Note that the parent-child relationship (and being a binary tree) is all that defines a BST. The structure does not necessarily form a complete tree. Unfortunately, this means that BSTs are not trivially representable as arrays, hence most implementations use a linked representation. This means that BST-based implementations of data structures often lose out to array-based ones in allocation-optimized applications.

Insertion/Search

Inserting an element into a simple BST is very straightforward: simply traverse the tree until you find the correct spot for the new value. To do this, start at the root note and compare its value to the value you want to insert. If the new value is smaller than the root, repeat the same process with the left child. If greater, the right child. Continue this process until a child spot is empty, and insert the new node there.
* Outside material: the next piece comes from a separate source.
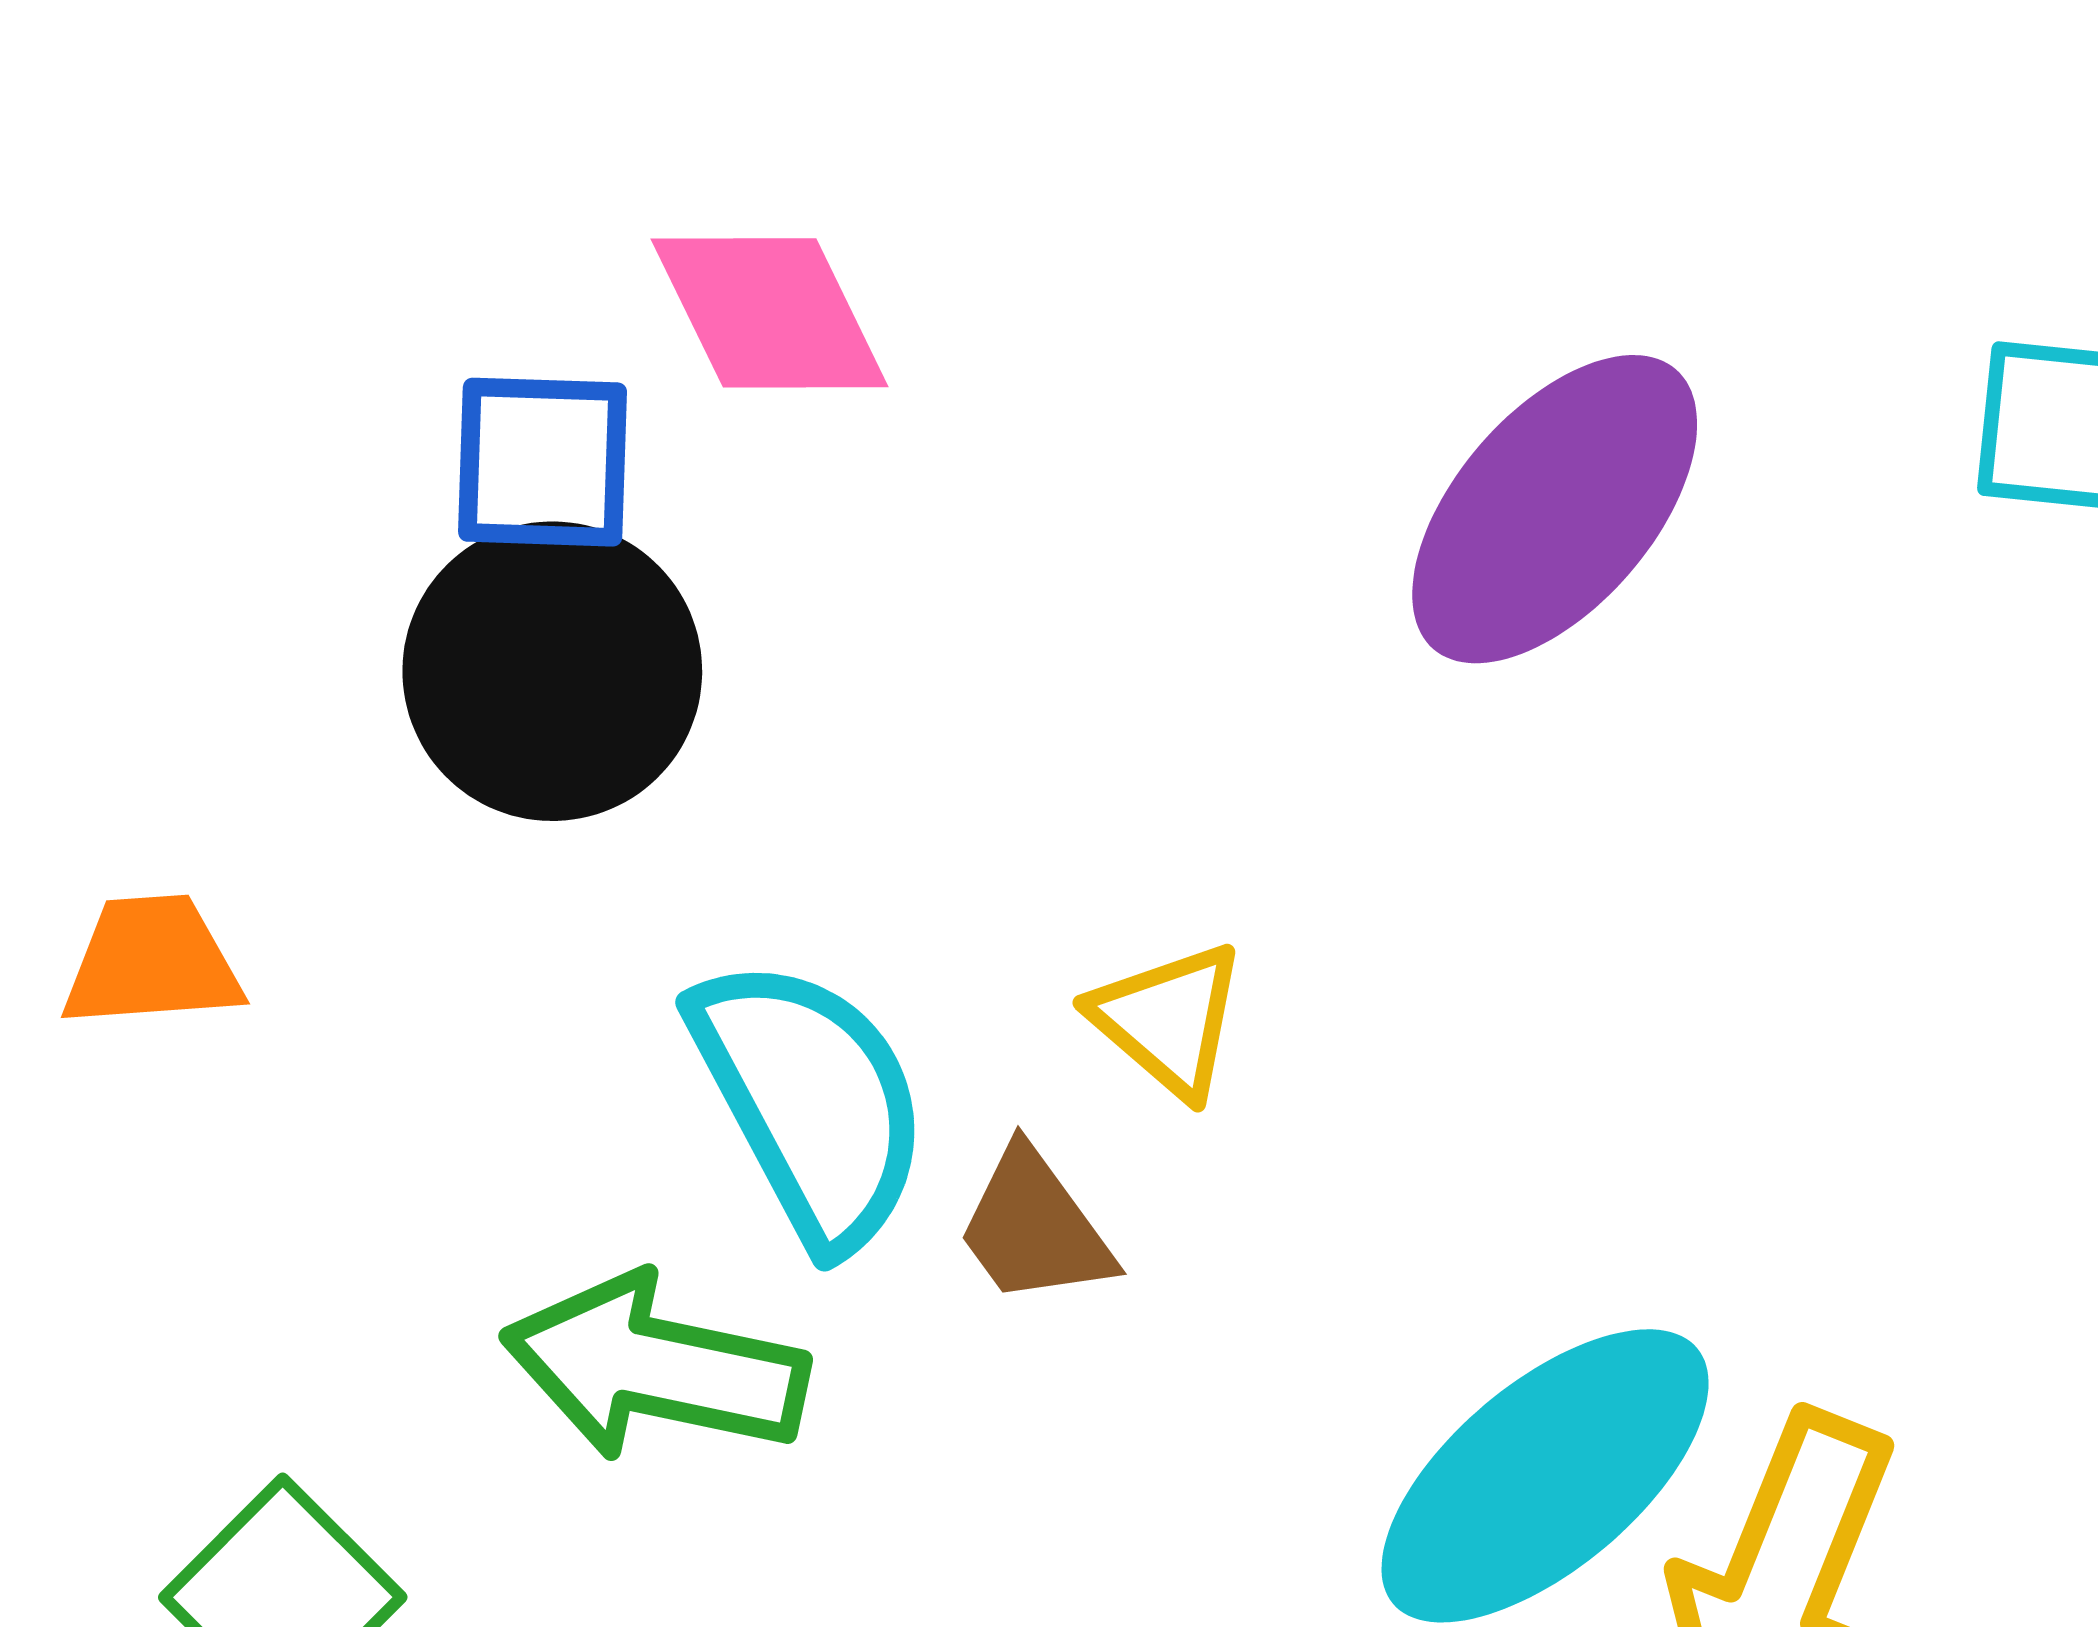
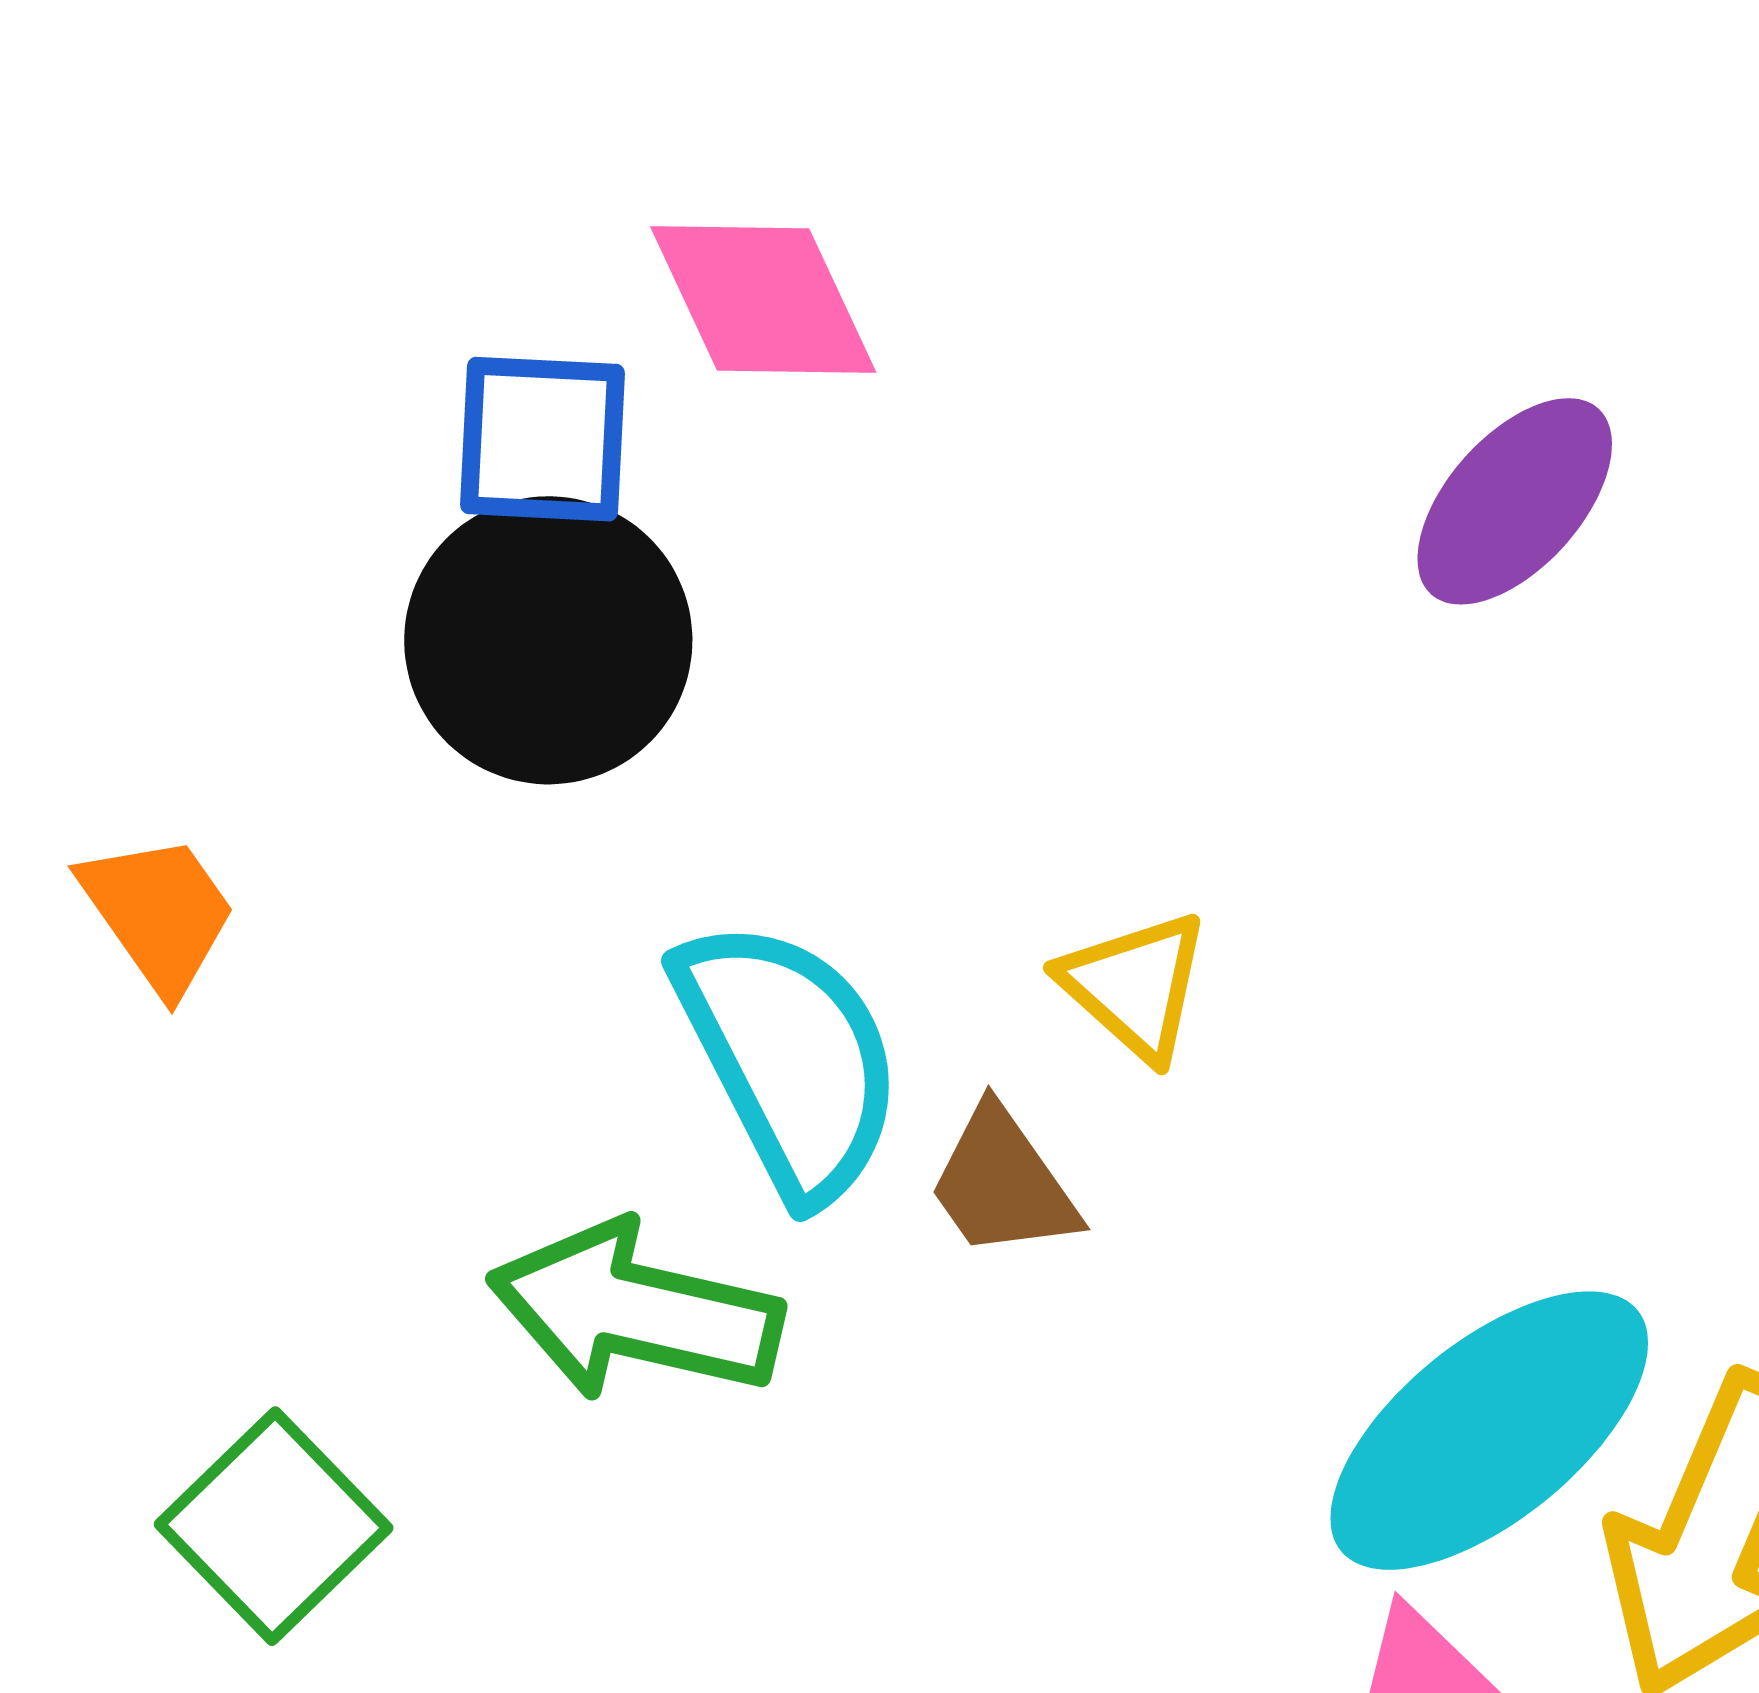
purple ellipse: (1555, 509) -> (1515, 501), size x0.7
orange trapezoid: (152, 962) -> (159, 913), turned 58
The exact same process is used to search for an element in the tree. However, instead of traversing the tree until you find an empty spot, traverse until you've found the element. If you end up at an empty child, you know that the element you're searching for is not in the tree.

Assuming the tree is balanced, adding or searching for an element will take O(log(n)) time, as the number of comparisons is a function of the number of levels in the tree, which is logarithmically related to the number of nodes. (A binary tree with N levels has at most 2^N nodes.)

However, if the tree is not balanced, these operations may take up to O(n) time. For example, if values were inserted into the tree in ascending order, the structure would end up being a single line of nodes with a right child. Balanced trees prevent this.

Traversal

The tree traversal algorithms discussed in the last lesson are very relevant here. I mentioned that inorder traversal would become more useful in this lesson: that's because an inorder traversal of a BST will traverse the elements in sorted order. This makes sense if you think about it: for each node, all values lesser than it are printed, then the value itself, then all values greater than it.

Here's an example:

Pre-and-postorder traversals are still useful for some algorithms (for example, deleting the tree), but inorder tends to be the most useful.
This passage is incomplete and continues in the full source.